Don, no she doesn't read ANY forums lol. Unless you count FB. :look:


----------



## cherokee96 (Jan 4, 2013)

I dont have a whole lot stockpiled, just my 3 shtf guns and a toteable amount of ammo and the same quantities go for food and water. however, a cache of "live off the land/forager" knowledge and wisdom, along with a warrior/raider mentality goes a long way. 
Staying in place with massive supply caches only works til a group larger/meaner than yours finds you and kills you for what you have. For this reason i choose to be mobile, knowledgeable, and maintain the warrior/raider mentality in a shtf scenario. I can find what i need along the way when i run out and if need be, fight to obtain it. 
Whole races of people at one point lived generations upon generations that way....so can I


----------



## cherokee96 (Jan 4, 2013)

Sorry about that rant, i didn't realize how long winded that was til after i posted.


----------



## fr3db3ar (Aug 6, 2011)

You're absolutely correct. Even castles get stormed and overtaken.


----------



## blugrass (Oct 18, 2011)

In my opinion you can't have too much ammo. Ammo will be better than cash if the shtf. Ammo can be traded for anything you are short of.

I am almost constantly reloading ammo and buying up .22 ammo whenever I can find it.


----------



## airman (Mar 10, 2013)

My idea would be to have a 5.56 and 7.62 in rifle and 9mm and 45acp in handgun as these are all us military rounds and hopefully we will have ammo available. But to be on the safe side I would also have a decent muzzle loader as you can shoot pretty much anything out of one if need be including rocks. Just my thoughts on this subject.


----------



## Rick Howard (Feb 25, 2012)

I am trying to keep all Sh!t away from fans.....


----------



## knapper (Feb 5, 2010)

For normal stuff my cammo is tan or white and food is put up each year and can go for a long time without any help or trouble that is unneeded. One of the most time needed things is salt and pepper, mostly salt to chur out meat and veggies.


----------



## youngdon (Mar 10, 2010)

You should hurry and buy that x-bow I hear that Colofornia is going to limit the quiver capacity.


----------



## fr3db3ar (Aug 6, 2011)

And they should. Anybody can just go buy one off the shelf with no background check whatsoever. They are quiet and deadly and COULD be used in a mass shooting.


----------



## sneakygroundbuzzard (Nov 1, 2012)

yotepill, i like your thoughts on bows/arrows during a shtf situation

however any modern bow that has fiberglass,wheels etc has potential for failure.and then they are garbage

not to mention the arrows,carbon arrows are great.but hit a rock and they crack and are garbage,aluminum arrows bend and are junk

i would recomend learning how to make primitive bows/arrows/strings/knapped arrow heads

all items for these can be found in nature,even during a shtf scenario

if you wreck one you can just make another,it doesnt take that long to make a simple bow once you learn how.

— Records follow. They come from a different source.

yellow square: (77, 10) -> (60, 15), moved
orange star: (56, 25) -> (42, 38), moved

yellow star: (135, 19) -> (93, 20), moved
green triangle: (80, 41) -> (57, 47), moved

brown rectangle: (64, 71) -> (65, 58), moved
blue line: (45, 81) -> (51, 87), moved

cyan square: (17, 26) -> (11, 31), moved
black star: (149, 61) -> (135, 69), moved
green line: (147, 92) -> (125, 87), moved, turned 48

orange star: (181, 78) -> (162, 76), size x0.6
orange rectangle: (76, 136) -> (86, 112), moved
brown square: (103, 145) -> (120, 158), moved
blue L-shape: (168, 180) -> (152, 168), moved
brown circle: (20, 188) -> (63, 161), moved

they are not as picky on arrow spine as modern bows are,as far as accuracy goes.they are just as deadly as modern archery gear,alot quiter than modern archery gear is.

if these items werent effective,we as a creature of this planet would never have survived this long.these items were used for many milenia before modern weapons were invented

ive said it before and still stick by it.

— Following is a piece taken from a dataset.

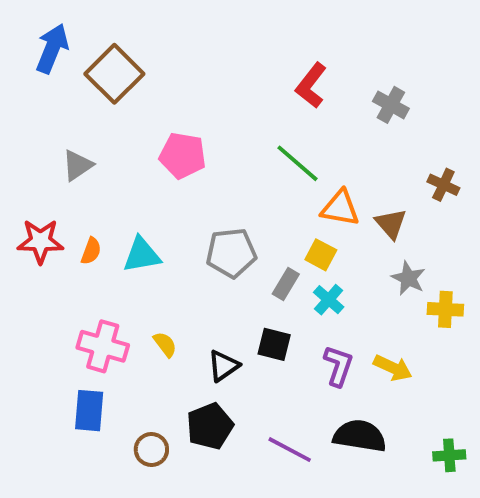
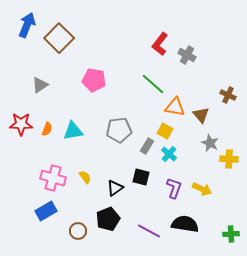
gray cross: (391, 105) -> (187, 55), moved
blue rectangle: (89, 411) -> (46, 211), turned 55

i can be lost in the woods with out anything modern and survive.

i have the skills needed to make all these items,along with making fire from nothing more than 2 sticks,i know how to forage,how to purify water without anything modern etc etc etc

not that i want to be lost or stranded without anything,but if it happens i will survive the situation

dont get me wrong,i do have enough modern things like rifles,handguns,ammo,wheelie bows etc to take with me if needed,but once your ammo is gone or things get damaged and become unusable then what?

in a shtf scenario,one must be prepaired for all things to happen even if it means going back to stone age technologies to survive


----------



## airman (Mar 10, 2013)

Yotepill, I understand what you are saying and agree with what you are saying as I also spent 8 yrs in uncle sams canoe club. However , I think our brothers in arms would not leave us stranded and in the event any of our military forces did fall we would have the ability to pick up their ammo provided we have a firearm in that cal. I also have a 12 ga., 3 22 handguns, 2 22 rifles, a tenpoint crossbow and an ak47 to go with my other firearms.I know the importance of being able to travel light and fast and it would be imposible to carry all the above mentioned firearms if you had to bug out. But if you plan on standing your ground it would be good to have at least one of each of the calibers I have mentioned. I hope and pray this will not happen in my lifetime or my kids, but you never know. That is one reason all my kids and my wife know how to use and care for a firearm.


----------



## fr3db3ar (Aug 6, 2011)

I would hope I'll never have to decide, but if I have to move out it'll likely be with my 22 rifle and pistol and my longbow.

I can only carry so much.


----------